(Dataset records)
- - - - -

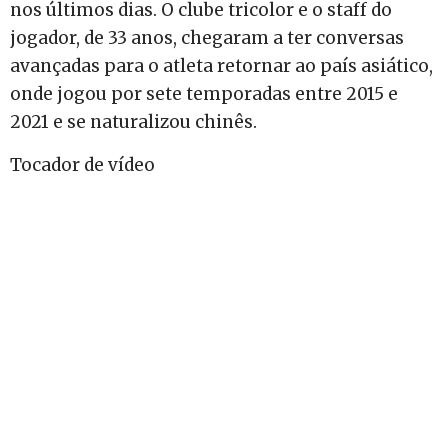
nos últimos dias. O clube tricolor e o staff do
jogador, de 33 anos, chegaram a ter conversas
avançadas para o atleta retornar ao país asiático,
onde jogou por sete temporadas entre 2015 e
2021 e se naturalizou chinês.
Tocador de vídeo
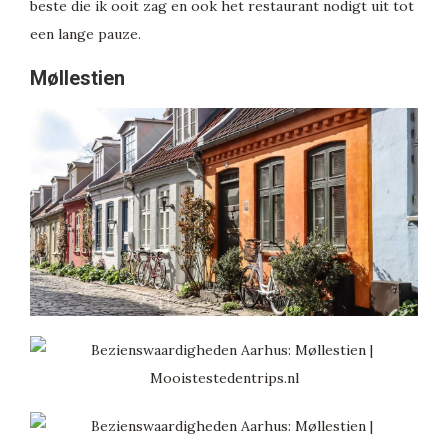
beste die ik ooit zag en ook het restaurant nodigt uit tot
een lange pauze.
Møllestien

- - - - -

● Requirement:
Exact copy required, pictures excluded: the lines from the one holding "Tocador de vídeo" through the last line of the data, both ends included.

● Output for this task:
Tocador de vídeo
beste die ik ooit zag en ook het restaurant nodigt uit tot
een lange pauze.
Møllestien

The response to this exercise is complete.